INSTRUCTIONS TO FOLLOW => Each line of the records that holds "content" should be shown in full.

TASK MATERIAL =>
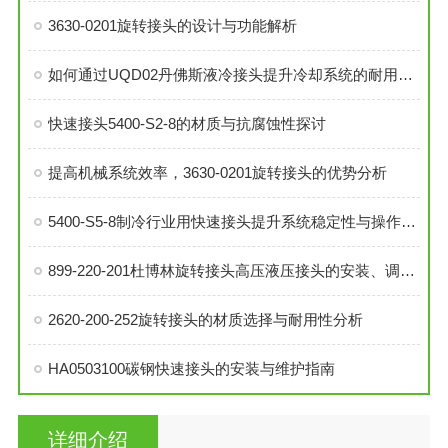
3630-0201旋转接头的设计与功能解析
如何通过UQD02丹佛斯液冷接头提升冷却系统的耐用性？
快速接头5400-S2-8的材质与抗腐蚀性探讨
提高机械系统效率，3630-0201旋转接头的优势分析
5400-S5-8制冷行业用快速接头提升系统稳定性与操作便捷性
899-220-201杜博林旋转接头高压液压接头的安装、调试与维护技巧
2620-200-252旋转接头的材质选择与耐用性分析
HA0503100碳钢快速接头的安装与维护指南
详细介绍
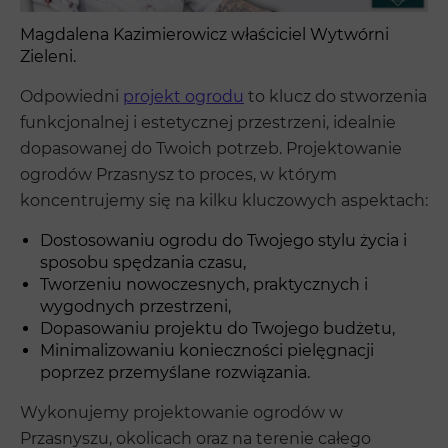
Magdalena Kazimierowicz właściciel Wytwórni
Zieleni.
Odpowiedni
projekt ogrodu
to klucz do stworzenia
funkcjonalnej i estetycznej przestrzeni, idealnie
dopasowanej do Twoich potrzeb. Projektowanie
ogrodów Przasnysz to proces, w którym
koncentrujemy się na kilku kluczowych aspektach:
Dostosowaniu ogrodu do Twojego stylu życia i
sposobu spędzania czasu,
Tworzeniu nowoczesnych, praktycznych i
wygodnych przestrzeni,
Dopasowaniu projektu do Twojego budżetu,
Minimalizowaniu konieczności pielęgnacji
poprzez przemyślane rozwiązania.
Wykonujemy projektowanie ogrodów w
Przasnyszu, okolicach oraz na terenie całego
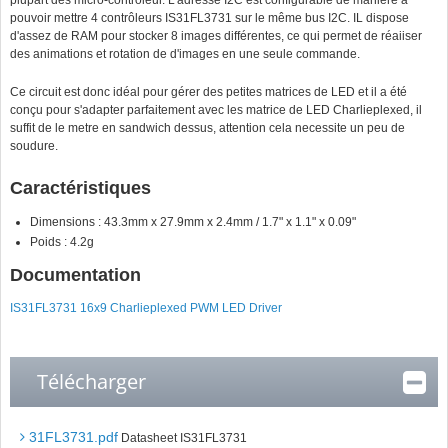
plupart des micro-contrôleur. L'adresse I2C est configurable de manière à
pouvoir mettre 4 contrôleurs IS31FL3731 sur le même bus I2C. IL dispose
d'assez de RAM pour stocker 8 images différentes, ce qui permet de réaiiser
des animations et rotation de d'images en une seule commande.
Ce circuit est donc idéal pour gérer des petites matrices de LED et il a été
conçu pour s'adapter parfaitement avec les matrice de LED Charlieplexed, il
suffit de le metre en sandwich dessus, attention cela necessite un peu de
soudure.
Caractéristiques
Dimensions : 43.3mm x 27.9mm x 2.4mm / 1.7" x 1.1" x 0.09"
Poids : 4.2g
Documentation
IS31FL3731 16x9 Charlieplexed PWM LED Driver
Télécharger
31FL3731.pdf
Datasheet IS31FL3731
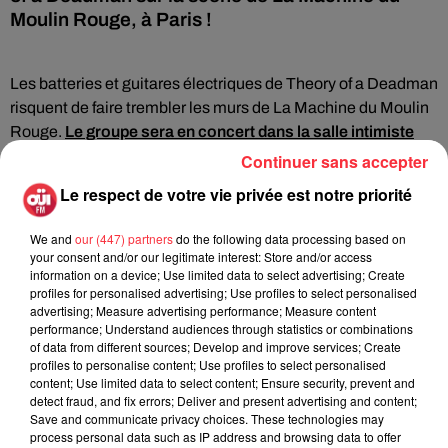
Moulin Rouge, à Paris !
Les batteries et guitares électriques de Theory of a Deadman
risquent de faire trembler les murs de La Machine du Moulin
Rouge.
Le groupe sera en concert dans la salle intimiste
parisienne le 2 octobre 2023, avec OÜI FM.
Continuer sans accepter
Formé en 2001, ce groupe de metal alternatif canadien a été
Le respect de votre vie privée est notre priorité
découvert par le leader de Nickelback, Chad Kroeger.
Au fil
des ans, Theory of a Deadman a accumulé les hits, entre
We and
our (447) partners
do the following data processing based on
your consent and/or our legitimate interest: Store and/or access
disques de platine et nombreux concerts à guichets fermés.
information on a device; Use limited data to select advertising; Create
Cette date parisienne du 2 octobre risque de ne pas déroger
profiles for personalised advertising; Use profiles to select personalised
à la règle. Un concert qui arrive dans la foulée de leur 8ème
advertising; Measure advertising performance; Measure content
performance; Understand audiences through statistics or combinations
opus, “Dinosaur”. Pour l’occasion, le groupe s’est associé au
of data from different sources; Develop and improve services; Create
producteur suédois Martin Terefe (Jason Mraz,
profiles to personalise content; Use profiles to select personalised
YUNGBLUD).
content; Use limited data to select content; Ensure security, prevent and
detect fraud, and fix errors; Deliver and present advertising and content;
Save and communicate privacy choices. These technologies may
process personal data such as IP address and browsing data to offer
Cet élément est masqué compte-tenu du refus du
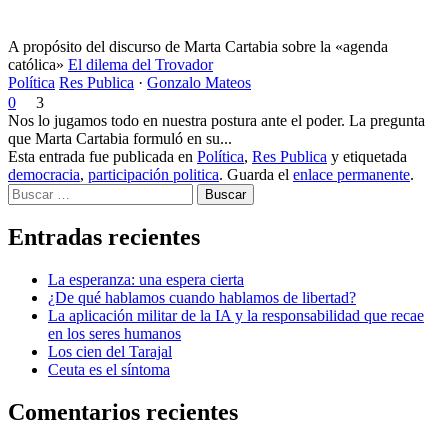
A propósito del discurso de Marta Cartabia sobre la «agenda
católica»
El dilema del Trovador
Política
Res Publica
·
Gonzalo Mateos
0
3
Nos lo jugamos todo en nuestra postura ante el poder. La pregunta
que Marta Cartabia formuló en su...
Esta entrada fue publicada en
Política
,
Res Publica
y etiquetada
democracia
,
participación politica
. Guarda el
enlace permanente
.
Buscar
Entradas recientes
La esperanza: una espera cierta
¿De qué hablamos cuando hablamos de libertad?
La aplicación militar de la IA y la responsabilidad que recae
en los seres humanos
Los cien del Tarajal
Ceuta es el síntoma
Comentarios recientes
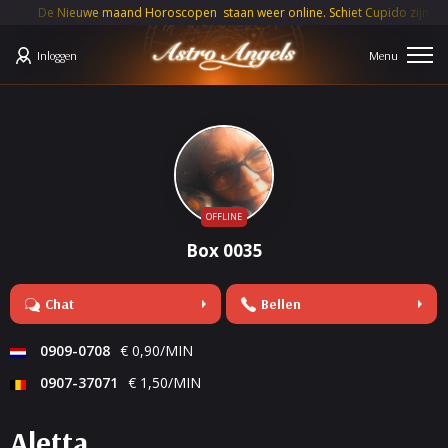
De Nieuwe maand Horoscopen staan weer online. Schiet Cupido zijn pijle
Inloggen
OFFLINE
Box 0035
Chat
Bellen
0909-0708
€ 0,90/MIN
0907-37071
€ 1,50/MIN
Aletta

RESPONSE BOX =>
advertising; Measure advertising performance; Measure content
profiles to personalise content; Use profiles to select personalised
content; Use limited data to select content; Ensure security, prevent and
detect fraud, and fix errors; Deliver and present advertising and content;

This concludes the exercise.